Не исключено, что такая форма поведения восходит к традиции шутовской вседозволенности: средневековое общество, к примеру, санкционировало шутовское поведение как особый жанр, уместный в определенных ситуациях, когда в карнавальной манере низвергались авторитеты и опрокидывались социальные иерархии. Вольное обращение с особами любого ранга, развязные оскорбления, вызывающие жесты считались в этом контексте нормальными.
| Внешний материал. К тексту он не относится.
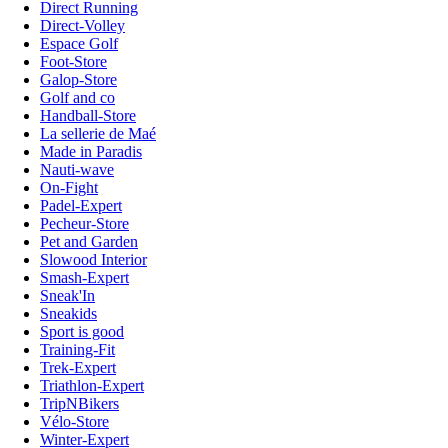
Direct Running
Direct-Volley
Espace Golf
Foot-Store
Galop-Store
Golf and co
Handball-Store
La sellerie de Maé
Made in Paradis
Nauti-wave
On-Fight
Padel-Expert
Pecheur-Store
Pet and Garden
Slowood Interior
Smash-Expert
Sneak'In
Sneakids
Sport is good
Training-Fit
Trek-Expert
Triathlon-Expert
TripNBikers
Vélo-Store
Winter-Expert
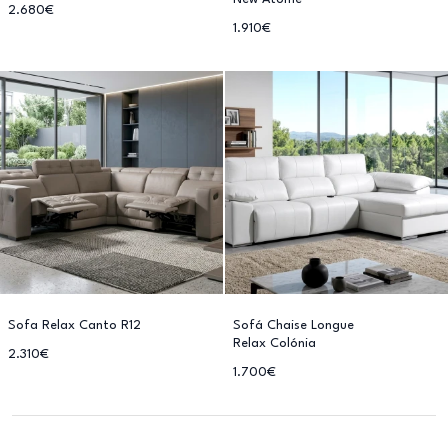
2.680€
1.910€
Sofa Relax Canto R12
Sofá Chaise Longue
Relax Colónia
2.310€
1.700€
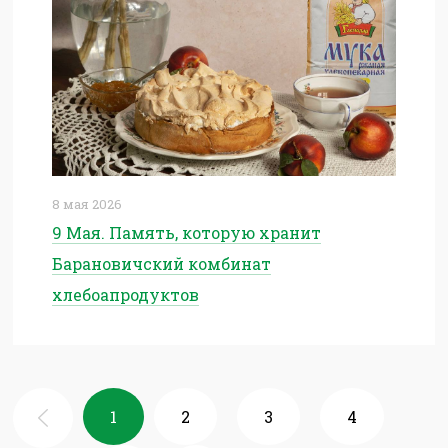
8 мая 2026
9 Мая. Память, которую хранит
Барановичский комбинат
хлебоапродуктов
1
2
3
4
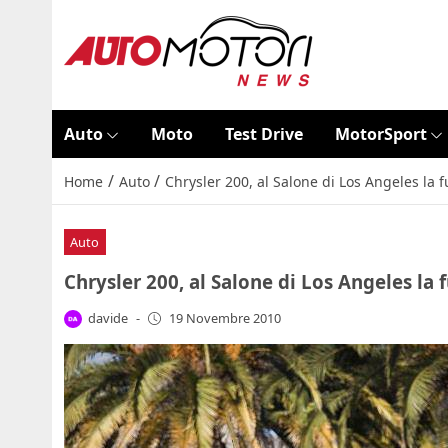
Auto
Moto
Test Drive
MotorSport
/
/
Home
Auto
Chrysler 200, al Salone di Los Angeles la f
Auto
Chrysler 200, al Salone di Los Angeles la 
davide
-
19 Novembre 2010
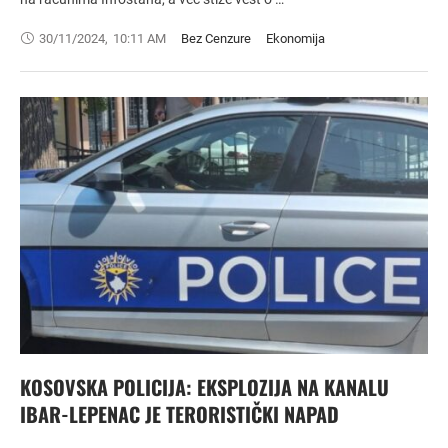
30/11/2024
,
10:11 AM
Bez Cenzure
Ekonomija
KOSOVSKA POLICIJA: EKSPLOZIJA NA KANALU
IBAR-LEPENAC JE TERORISTIČKI NAPAD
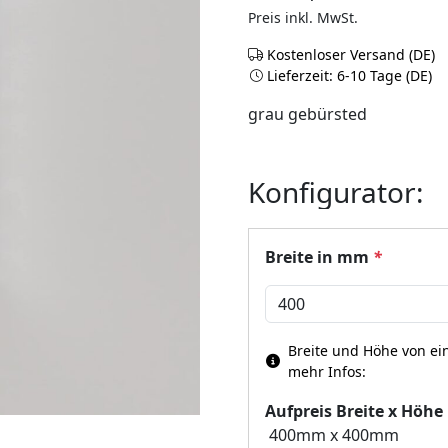
Preis inkl. MwSt.
Kostenloser Versand (DE)
Lieferzeit: 6-10 Tage (DE)
Spiegel mit Rahmen in
Livela
grau gebürsted
Konfigurator:
Breite in mm
*
Breite und Höhe von ein
mehr Infos:
Aufpreis Breite x Höhe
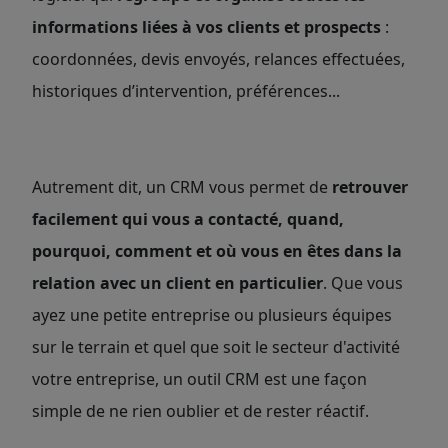
informations liées à vos clients et prospects
:
coordonnées, devis envoyés, relances effectuées,
historiques d’intervention, préférences...
Autrement dit, un CRM vous permet de
retrouver
facilement qui vous a contacté, quand,
pourquoi, comment et où vous en êtes dans la
relation avec un client en particulier
. Que vous
ayez une petite entreprise ou plusieurs équipes
sur le terrain et quel que soit le secteur d'activité
votre entreprise, un outil CRM est une façon
simple de ne rien oublier et de rester réactif.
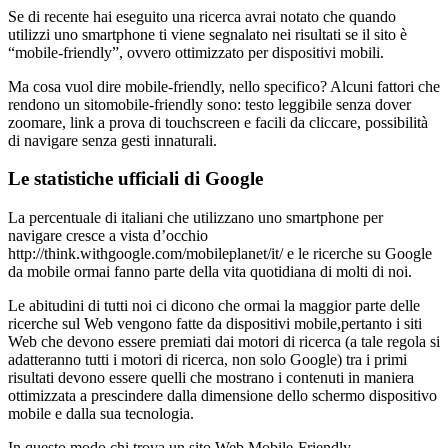
Se di recente hai eseguito una ricerca avrai notato che quando
utilizzi uno smartphone ti viene segnalato nei risultati se il sito è
“mobile-friendly”, ovvero ottimizzato per dispositivi mobili.
Ma cosa vuol dire mobile-friendly, nello specifico? Alcuni fattori che
rendono un sitomobile-friendly sono: testo leggibile senza dover
zoomare, link a prova di touchscreen e facili da cliccare, possibilità
di navigare senza gesti innaturali.
Le statistiche ufficiali di Google
La percentuale di italiani che utilizzano uno smartphone per
navigare cresce a vista d’occhio
http://think.withgoogle.com/mobileplanet/it/ e le ricerche su Google
da mobile ormai fanno parte della vita quotidiana di molti di noi.
Le abitudini di tutti noi ci dicono che ormai la maggior parte delle
ricerche sul Web vengono fatte da dispositivi mobile,pertanto i siti
Web che devono essere premiati dai motori di ricerca (a tale regola si
adatteranno tutti i motori di ricerca, non solo Google) tra i primi
risultati devono essere quelli che mostrano i contenuti in maniera
ottimizzata a prescindere dalla dimensione dello schermo dispositivo
mobile e dalla sua tecnologia.
In questo modo chi trova un sito Web Mobile-Friendly,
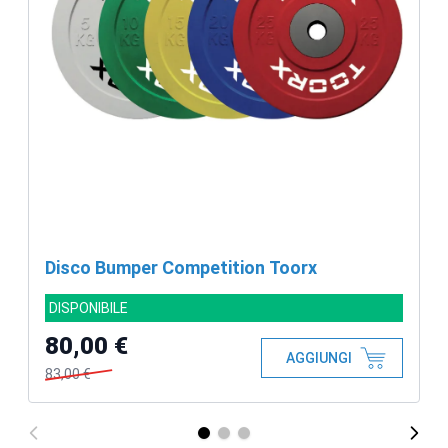
Disco Bumper Competition Toorx
DISPONIBILE
80,00 €
AGGIUNGI
83,00 €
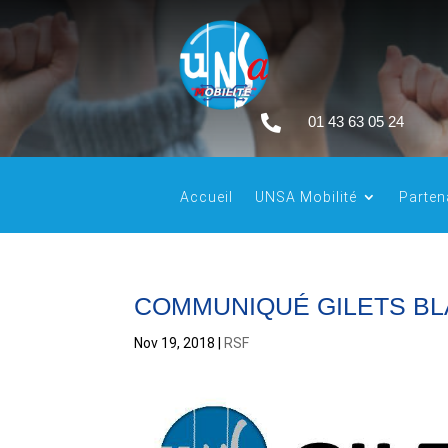

01 43 63 05 24
Accueil
UNSA Mobilité
Parten
COMMUNIQUÉ GILETS B
Nov 19, 2018
|
RSF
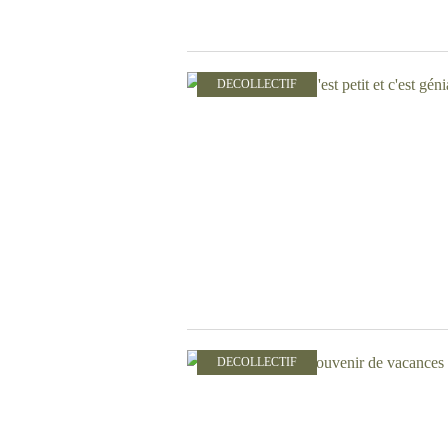
DECOLLECTIF
DECOLLECTIF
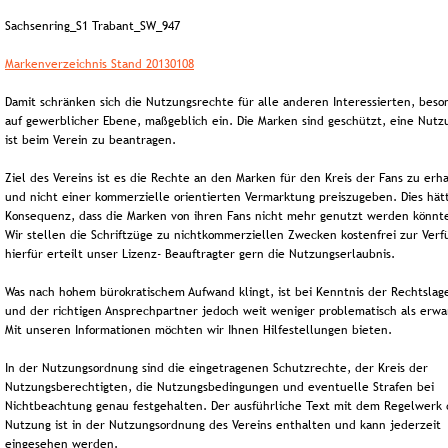
Sachsenring_S1 Trabant_SW_947
Markenverzeichnis Stand 20130108
Damit schränken sich die Nutzungsrechte für alle anderen Interessierten, beso
auf gewerblicher Ebene, maßgeblich ein. Die Marken sind geschützt, eine Nutz
ist beim Verein zu beantragen.
Ziel des Vereins ist es die Rechte an den Marken für den Kreis der Fans zu erha
und nicht einer kommerzielle orientierten Vermarktung preiszugeben. Dies hät
Konsequenz, dass die Marken von ihren Fans nicht mehr genutzt werden könnt
Wir stellen die Schriftzüge zu nichtkommerziellen Zwecken kostenfrei zur Verf
hierfür erteilt unser Lizenz- Beauftragter gern die Nutzungserlaubnis.
Was nach hohem bürokratischem Aufwand klingt, ist bei Kenntnis der Rechtslag
und der richtigen Ansprechpartner jedoch weit weniger problematisch als erwa
Mit unseren Informationen möchten wir Ihnen Hilfestellungen bieten.
In der Nutzungsordnung sind die eingetragenen Schutzrechte, der Kreis der 
Nutzungsberechtigten, die Nutzungsbedingungen und eventuelle Strafen bei 
Nichtbeachtung genau festgehalten. Der ausführliche Text mit dem Regelwerk 
Nutzung ist in der Nutzungsordnung des Vereins enthalten und kann jederzeit 
eingesehen werden.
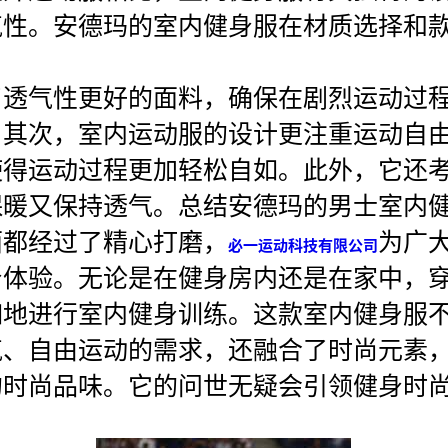
气性。安德玛的室内健身服在材质选择和
了透气性更好的面料，确保在剧烈运动过
。其次，室内运动服的设计更注重运动自
使得运动过程更加轻松自如。此外，它还
保暖又保持透气。总结安德玛的男士室内
面都经过了精心打磨，
为广
必一运动科技有限公司
身体验。无论是在健身房内还是在家中，
如地进行室内健身训练。这款室内健身服
气、自由运动的需求，还融合了时尚元素
的时尚品味。它的问世无疑会引领健身时
。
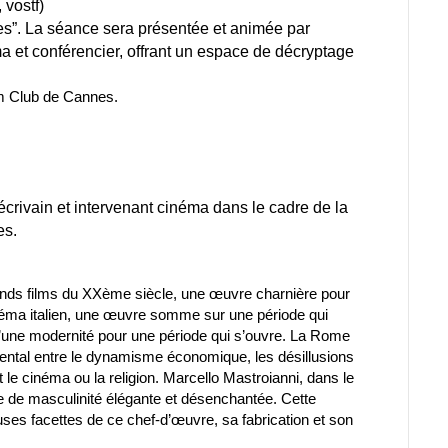
 vostf)
s”. La séance sera présentée et animée par
a et conférencier, offrant un espace de décryptage
lm Club de Cannes.
crivain et intervenant cinéma dans le cadre de la
es.
ands films du XXème siècle, une œuvre charnière pour
inéma italien, une œuvre somme sur une période qui
d’une modernité pour une période qui s’ouvre. La Rome
dental entre le dynamisme économique, les désillusions
t le cinéma ou la religion. Marcello Mastroianni, dans le
e de masculinité élégante et désenchantée. Cette
ses facettes de ce chef-d’œuvre, sa fabrication et son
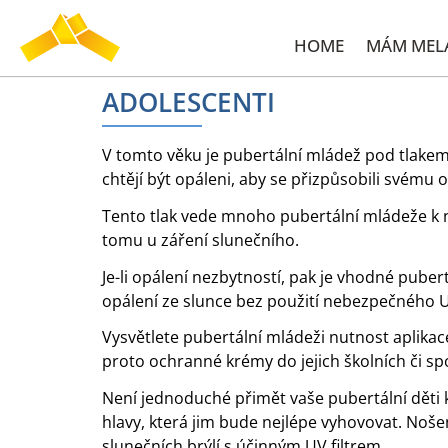
HOME
MÁM ME
ADOLESCENTI
V tomto věku je pubertální mládež pod tlakem
chtějí být opáleni, aby se přizpůsobili svému o
Tento tlak vede mnoho pubertální mládeže k ná
tomu u záření slunečního.
Je-li opálení nezbytností, pak je vhodné pub
opálení ze slunce bez použití nebezpečného U
Vysvětlete pubertální mládeži nutnost aplikace
proto ochranné krémy do jejich školních či sp
Není jednoduché přimět vaše pubertální děti k
hlavy, která jim bude nejlépe vyhovovat. Noše
slunečních brýlí s účinným UV filtrem.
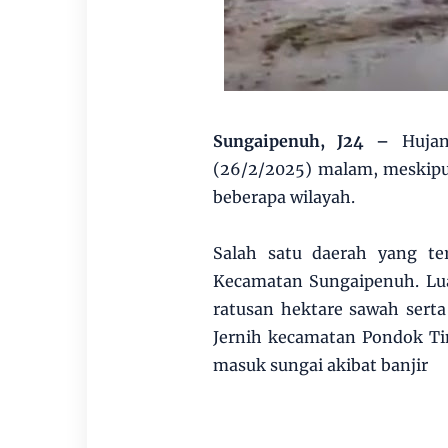
Sungaipenuh, J24 –
Hujan
(26/2/2025) malam, meskipu
beberapa wilayah.
Salah satu daerah yang t
Kecamatan Sungaipenuh. Lu
ratusan hektare sawah sert
Jernih kecamatan Pondok Ti
masuk sungai akibat banjir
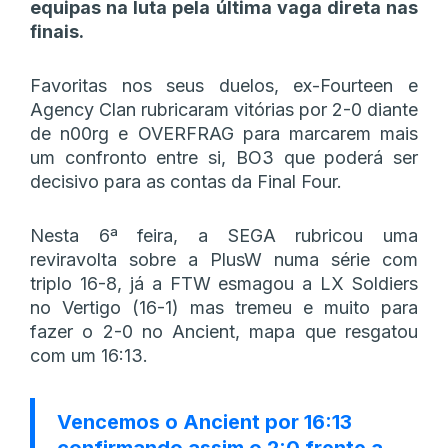
equipas na luta pela última vaga direta nas
finais.
Favoritas nos seus duelos, ex-Fourteen e
Agency Clan rubricaram vitórias por 2-0 diante
de n00rg e OVERFRAG para marcarem mais
um confronto entre si, BO3 que poderá ser
decisivo para as contas da Final Four.
Nesta 6ª feira, a SEGA rubricou uma
reviravolta sobre a PlusW numa série com
triplo 16-8, já a FTW esmagou a LX Soldiers
no Vertigo (16-1) mas tremeu e muito para
fazer o 2-0 no Ancient, mapa que resgatou
com um 16:13.
Vencemos o Ancient por 16:13
confirmando assim o 2:0 frente a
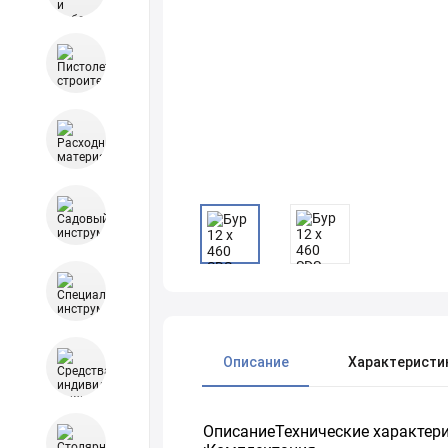
Описание
Характеристи
ОписаниеТехнические характерист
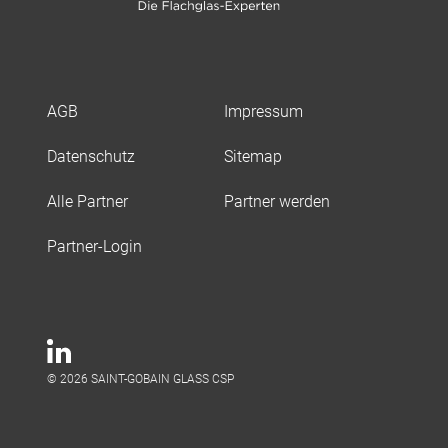
AGB
Impressum
Datenschutz
Sitemap
Alle Partner
Partner werden
Partner-Login
© 2026 SAINT-GOBAIN GLASS CSP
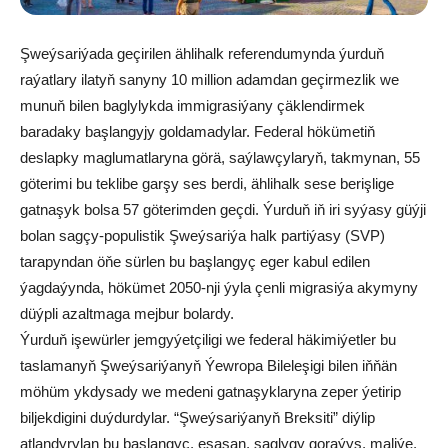
Şweýsariýada geçirilen ählihalk referendumynda ýurduň
raýatlary ilatyň sanyny 10 million adamdan geçirmezlik we
munuň bilen baglylykda immigrasiýany çäklendirmek
baradaky başlangyjy goldamadylar. Federal hökümetiň
deslapky maglumatlaryna görä, saýlawçylaryň, takmynan, 55
göterimi bu teklibe garşy ses berdi, ählihalk sese berişlige
gatnaşyk bolsa 57 göterimden geçdi. Ýurduň iň iri syýasy güýji
bolan sagçy-populistik Şweýsariýa halk partiýasy (SVP)
tarapyndan öňe sürlen bu başlangyç eger kabul edilen
ýagdaýynda, hökümet 2050-nji ýyla çenli migrasiýa akymyny
düýpli azaltmaga mejbur bolardy.
Ýurduň işewürler jemgyýetçiligi we federal häkimiýetler bu
taslamanyň Şweýsariýanyň Ýewropa Bileleşigi bilen iňňän
möhüm ykdysady we medeni gatnaşyklaryna zeper ýetirip
biljekdigini duýdurdylar. “Şweýsariýanyň Breksiti” diýlip
atlandyrylan bu başlangyç, esasan, saglygy goraýyş, maliýe,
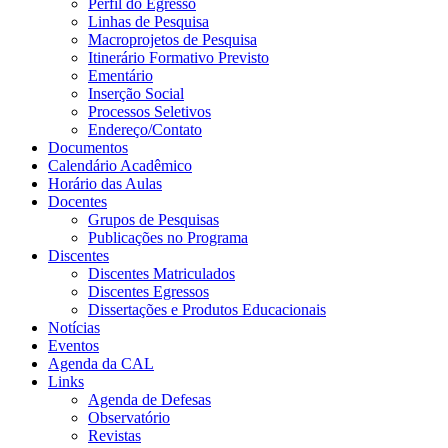
Perfil do Egresso
Linhas de Pesquisa
Macroprojetos de Pesquisa
Itinerário Formativo Previsto
Ementário
Inserção Social
Processos Seletivos
Endereço/Contato
Documentos
Calendário Acadêmico
Horário das Aulas
Docentes
Grupos de Pesquisas
Publicações no Programa
Discentes
Discentes Matriculados
Discentes Egressos
Dissertações e Produtos Educacionais
Notícias
Eventos
Agenda da CAL
Links
Agenda de Defesas
Observatório
Revistas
Но подобный тип шутовской наглости как узаконенного нарушения конвенций характерен именно для традиционной культуры.
Три инкройябля. 1803 г.
В Новое время примитивная шутовская грубость сразу обеспечивает светской личности испорченную репутацию. В романе Марии Эджворт «Белинда» (1801) выведен весьма негативный образ Харриет Фреке, прямолинейной феминистки и любительницы рискованных розыгрышей. «Самоуверенность Харриет превосходила все известные примеры среди мужчин и женщин. Она была откровенно наглой, но ее наглость была наивысшей пробы – как коринфская латунь [487]. Именно она ввела в моду манеры в духе «harum scarum»» [488]. Развязные манеры Харриет отталкивают от нее положительных героев, она вечно попадает в нелепые ситуации и, устраивая всевозможные козни, сама же нередко становится их жертвой. Неудивительно, что просвещенные и рациональные персонажи не устают потешаться над ней. Такой вариант совсем «сырой», природной бесцеремонности – полный антипод дендистской холодной наглости, наиболее удаленная от нее точка: это два полюса, противопоставленные по принципу «естественность» и «искусственность».